> [Records for the task]:
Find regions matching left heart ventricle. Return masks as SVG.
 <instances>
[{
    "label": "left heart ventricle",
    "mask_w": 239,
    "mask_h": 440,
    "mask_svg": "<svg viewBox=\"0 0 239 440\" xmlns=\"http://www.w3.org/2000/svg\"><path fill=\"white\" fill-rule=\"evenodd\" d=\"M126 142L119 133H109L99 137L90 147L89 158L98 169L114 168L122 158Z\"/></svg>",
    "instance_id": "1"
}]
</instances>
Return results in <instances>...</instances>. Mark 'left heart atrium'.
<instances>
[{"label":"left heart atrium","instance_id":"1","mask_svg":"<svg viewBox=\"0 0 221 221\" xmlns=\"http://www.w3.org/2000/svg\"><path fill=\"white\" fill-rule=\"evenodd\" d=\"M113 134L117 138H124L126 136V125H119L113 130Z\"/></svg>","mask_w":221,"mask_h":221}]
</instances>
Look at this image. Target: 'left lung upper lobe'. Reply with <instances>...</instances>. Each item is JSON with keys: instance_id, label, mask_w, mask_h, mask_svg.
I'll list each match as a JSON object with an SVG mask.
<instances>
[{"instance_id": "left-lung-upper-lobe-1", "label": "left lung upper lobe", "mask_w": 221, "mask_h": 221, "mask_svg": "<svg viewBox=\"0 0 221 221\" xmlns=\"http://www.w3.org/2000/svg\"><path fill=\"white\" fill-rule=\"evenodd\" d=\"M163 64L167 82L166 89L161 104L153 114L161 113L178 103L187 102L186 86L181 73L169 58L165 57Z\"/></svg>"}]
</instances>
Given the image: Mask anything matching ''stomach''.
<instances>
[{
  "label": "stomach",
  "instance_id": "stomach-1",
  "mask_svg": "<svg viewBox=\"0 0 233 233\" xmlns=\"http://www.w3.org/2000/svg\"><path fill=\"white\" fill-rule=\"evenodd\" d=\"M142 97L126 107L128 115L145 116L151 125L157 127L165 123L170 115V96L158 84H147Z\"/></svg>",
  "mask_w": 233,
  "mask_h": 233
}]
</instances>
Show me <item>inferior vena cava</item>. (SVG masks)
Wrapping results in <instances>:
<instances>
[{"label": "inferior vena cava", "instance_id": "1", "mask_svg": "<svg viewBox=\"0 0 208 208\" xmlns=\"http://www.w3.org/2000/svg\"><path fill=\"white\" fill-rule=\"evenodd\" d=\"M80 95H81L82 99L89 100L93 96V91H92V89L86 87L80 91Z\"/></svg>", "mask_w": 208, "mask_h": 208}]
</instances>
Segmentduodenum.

> [What the exercise asks]: Your job is to give the listing again exactly as it was written.

> [Result of this exercise]:
Find regions matching left heart ventricle. Return masks as SVG.
 <instances>
[{
    "label": "left heart ventricle",
    "mask_w": 239,
    "mask_h": 440,
    "mask_svg": "<svg viewBox=\"0 0 239 440\" xmlns=\"http://www.w3.org/2000/svg\"><path fill=\"white\" fill-rule=\"evenodd\" d=\"M126 142L119 133H109L99 137L90 147L89 158L98 169L114 168L122 158Z\"/></svg>",
    "instance_id": "1"
}]
</instances>
Return results in <instances>...</instances>. Mark 'left heart atrium'.
<instances>
[{"label":"left heart atrium","instance_id":"1","mask_svg":"<svg viewBox=\"0 0 221 221\" xmlns=\"http://www.w3.org/2000/svg\"><path fill=\"white\" fill-rule=\"evenodd\" d=\"M113 134L117 138H124L126 136V125H119L113 130Z\"/></svg>","mask_w":221,"mask_h":221}]
</instances>
Look at this image. Target: 'left lung upper lobe'. Reply with <instances>...</instances>. Each item is JSON with keys: instance_id, label, mask_w, mask_h, mask_svg.
I'll list each match as a JSON object with an SVG mask.
<instances>
[{"instance_id": "left-lung-upper-lobe-1", "label": "left lung upper lobe", "mask_w": 221, "mask_h": 221, "mask_svg": "<svg viewBox=\"0 0 221 221\" xmlns=\"http://www.w3.org/2000/svg\"><path fill=\"white\" fill-rule=\"evenodd\" d=\"M163 64L167 82L166 89L161 104L153 114L161 113L178 103L187 102L186 86L181 73L169 58L165 57Z\"/></svg>"}]
</instances>
Given the image: Mask anything matching ''stomach''.
<instances>
[{
  "label": "stomach",
  "instance_id": "stomach-1",
  "mask_svg": "<svg viewBox=\"0 0 233 233\" xmlns=\"http://www.w3.org/2000/svg\"><path fill=\"white\" fill-rule=\"evenodd\" d=\"M142 97L126 107L128 115L145 116L151 125L157 127L165 123L170 115V96L158 84H147Z\"/></svg>",
  "mask_w": 233,
  "mask_h": 233
}]
</instances>
Show me <item>inferior vena cava</item>. (SVG masks)
Wrapping results in <instances>:
<instances>
[{"label": "inferior vena cava", "instance_id": "1", "mask_svg": "<svg viewBox=\"0 0 208 208\" xmlns=\"http://www.w3.org/2000/svg\"><path fill=\"white\" fill-rule=\"evenodd\" d=\"M80 95H81L82 99L89 100L93 96V91H92V89L86 87L80 91Z\"/></svg>", "mask_w": 208, "mask_h": 208}]
</instances>
Segmentduodenum.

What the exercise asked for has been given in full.